A more advanced example:

from corvis.corvis import *

unifiedDataCORVIS = LoadCORVISData(verbose=True)

corvisDataToPlot = FilterCORVISData(unifiedDataCORVIS, country='US', state=['NY', 'NJ'], aggregateBy=CORVISAggregations.COUNTRY, metric=CORVISMetrics.CONFIRMED, sourceData=CORVISDatasources.ALL, combineDatasources=CORVISCombineDatasourcesBy.MAX)
stayHomeCorvisDataToPlot = FilterCORVISData(unifiedDataCORVIS, country='US', state=['!NY', '!NJ', '!IA', '!NE', '!ND', '!SD', '!AR','!WY', '!UT', '!OK'], aggregateBy=CORVISAggregations.COUNTRY, metric=CORVISMetrics.CONFIRMED, sourceData=CORVISDatasources.ALL, combineDatasources=CORVISCombineDatasourcesBy.MAX)
stayHomePartialCorvisDataToPlot = FilterCORVISData(unifiedDataCORVIS, country='US', state=['WY', 'UT', 'OK'], aggregateBy=CORVISAggregations.COUNTRY, metric=CORVISMetrics.CONFIRMED, sourceData=CORVISDatasources.ALL, combineDatasources=CORVISCombineDatasourcesBy.MAX)
StayHomeNoneCorvisDataToPlot = FilterCORVISData(unifiedDataCORVIS, country='US', state=['IA', 'NE', 'ND', 'SD', 'AR'], aggregateBy=CORVISAggregations.COUNTRY, metric=CORVISMetrics.CONFIRMED, sourceData=CORVISDatasources.ALL, combineDatasources=CORVISCombineDatasourcesBy.MAX)

corvisDataToPlot = corvisDataToPlot.append(stayHomeCorvisDataToPlot, ignore_index=True)
corvisDataToPlot = corvisDataToPlot.append(stayHomePartialCorvisDataToPlot, ignore_index=True)
corvisDataToPlot = corvisDataToPlot.append(StayHomeNoneCorvisDataToPlot, ignore_index=True)

corvisDataToPlot = ComputeCORVISPerCapita(corvisDataToPlot, 100000)
corvisDataToPlot = ComputeCORVISMovingAverage(corvisDataToPlot, 14)
corvisDataToPlot = ComputeCORVISMovingAverage(corvisDataToPlot, 14)

corvisDataToPlot = ComputeCORVISDailyChange(corvisDataToPlot)
corvisDataToPlot = ComputeCORVISDailyChange(corvisDataToPlot)

graphLegend = ['New York and New Jersey', 'Stay-at-home order, statewide (minus NY/NJ)', 'Stay-at-home order, some areas',  'No stay-at-home order']

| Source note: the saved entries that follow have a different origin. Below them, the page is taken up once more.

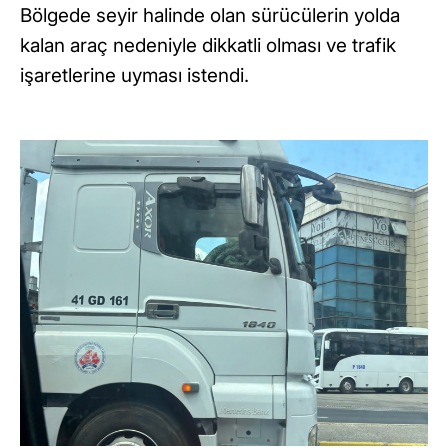
Bölgede seyir halinde olan sürücülerin yolda
kalan araç nedeniyle dikkatli olması ve trafik
işaretlerine uyması istendi.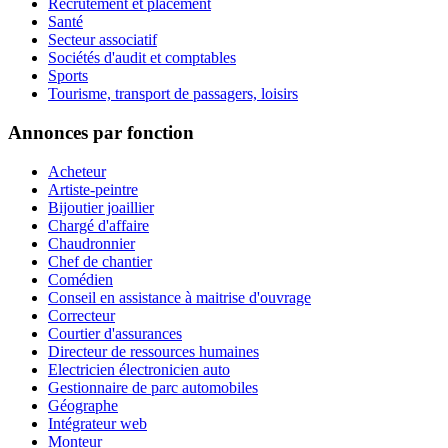
Recrutement et placement
Santé
Secteur associatif
Sociétés d'audit et comptables
Sports
Tourisme, transport de passagers, loisirs
Annonces par fonction
Acheteur
Artiste-peintre
Bijoutier joaillier
Chargé d'affaire
Chaudronnier
Chef de chantier
Comédien
Conseil en assistance à maitrise d'ouvrage
Correcteur
Courtier d'assurances
Directeur de ressources humaines
Electricien électronicien auto
Gestionnaire de parc automobiles
Géographe
Intégrateur web
Monteur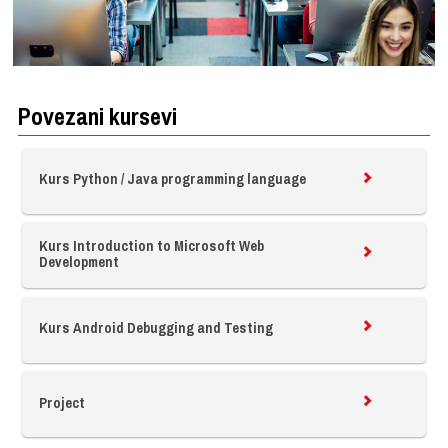
Povezani kursevi
Kurs Python / Java programming language
Kurs Introduction to Microsoft Web
Development
Kurs Android Debugging and Testing
Project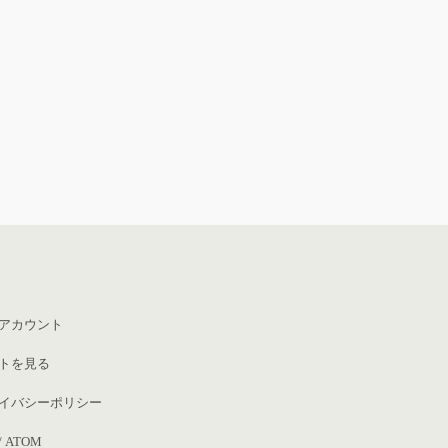
アカウント
トを見る
イバシーポリシー
/
ATOM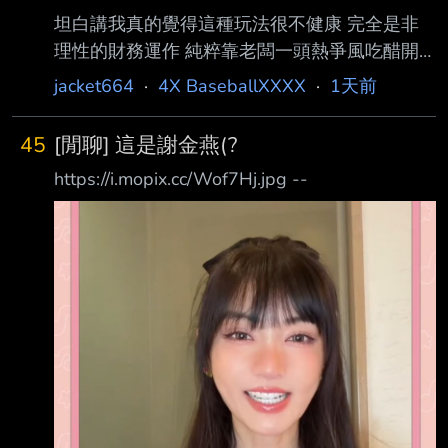
坦白講我真的覺得這種玩法很不健康 完全是非
理性的財務運作 純粹靠老闆一頭熱爭風吃醋開
出來的價錢 這是能持續多久？ 所有加盟的球隊
jacket664
·
4X BaseballXXXX
·
1天前
都願意這樣玩? 如果有經紀公司開始拿翹 到頭來
反逼中職開一些不合理的數字 我真的建議領隊
45
[閒聊] 這是謝金燕(?
會議開始討論薪資上限 ----- Sent from JPTT on
https://i.mopix.cc/Wof7Hj.jpg --
my iPhone -- 希望如此，現在給球員待遇已經不
差了，也是希望球團財務健康才能永續經營 台
籃版也開始質疑這個數字了 有能力破紀錄的都
選擇旅外啦 不是所有人都懂，就怕球迷瞎起鬨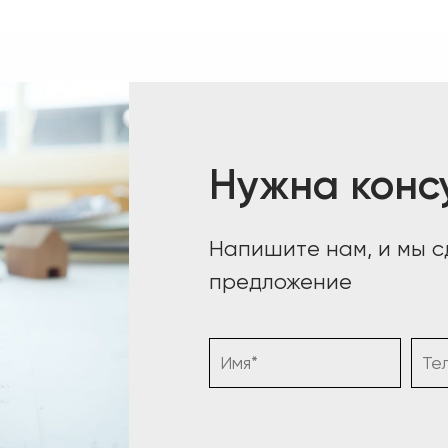
Нужна конс
Напишите нам, и мы 
предложение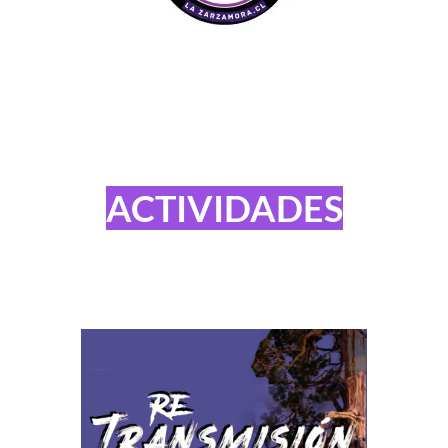
ACTIVIDADES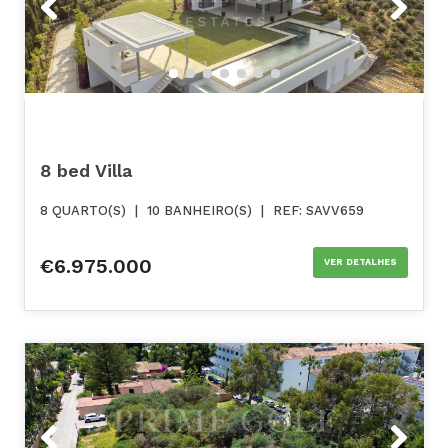
8 bed Villa
8 QUARTO(S)
|
10 BANHEIRO(S)
|
REF: SAVV659
€6.975.000
VER DETALHES
Previous
Next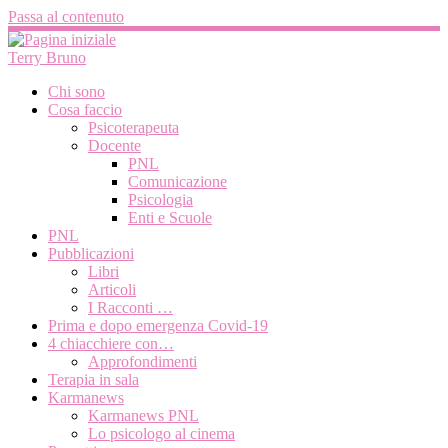
Passa al contenuto
Terry Bruno
Chi sono
Cosa faccio
Psicoterapeuta
Docente
PNL
Comunicazione
Psicologia
Enti e Scuole
PNL
Pubblicazioni
Libri
Articoli
I Racconti …
Prima e dopo emergenza Covid-19
4 chiacchiere con…
Approfondimenti
Terapia in sala
Karmanews
Karmanews PNL
Lo psicologo al cinema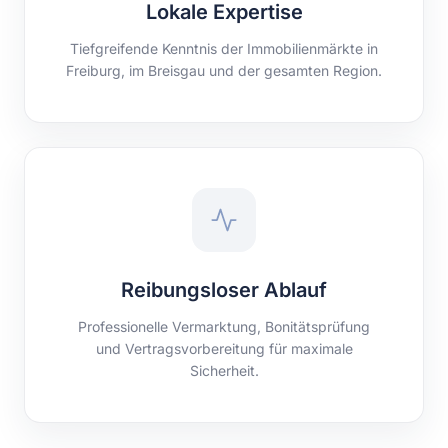
Lokale Expertise
Tiefgreifende Kenntnis der Immobilienmärkte in
Freiburg, im Breisgau und der gesamten Region.
Reibungsloser Ablauf
Professionelle Vermarktung, Bonitätsprüfung
und Vertragsvorbereitung für maximale
Sicherheit.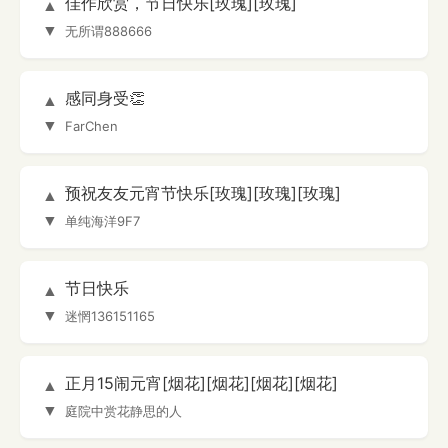
佳作欣赏，节日快乐[玫瑰][玫瑰]
▲
▼
无所谓888666
感同身受👏
▲
▼
FarChen
预祝友友元宵节快乐[玫瑰][玫瑰][玫瑰]
▲
▼
单纯海洋9F7
节日快乐
▲
▼
迷惘136151165
正月15闹元宵[烟花][烟花][烟花][烟花]
▲
▼
庭院中赏花静思的人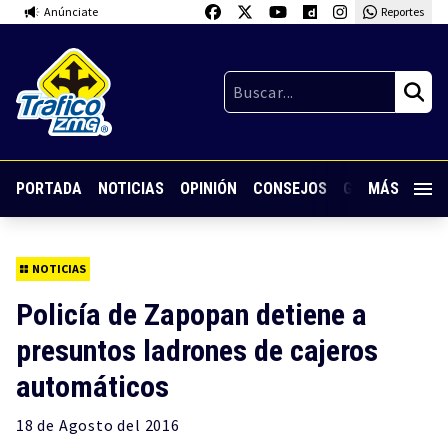
Anúnciate
Reportes
PORTADA
NOTICIAS
OPINIÓN
CONSEJOS
GUARDIA NOC
MÁS
NOTICIAS
Policía de Zapopan detiene a
presuntos ladrones de cajeros
automáticos
18 de
Agosto
del 2016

CreateCORVISPlot(corvisDataToPlot, graphLegend, 'United States: Confirmed Cases – Per-Capita Rate of Change (14-day double moving average)', xLabel='Date', yLabel='Daily change per 100k people', startGraphAtThreshold=0.05)

Functions

LoadCORVISData()

LoadCORVISData() allows us to quickly and easily load the latest COVID-19 data directly from the server. Once loaded, it stores a copy of the data on our local server, along with the fingerprint for that data. On subsequent calls, it only downloads the data from the server again if the server has updated its fingerprint, meaning there is new data.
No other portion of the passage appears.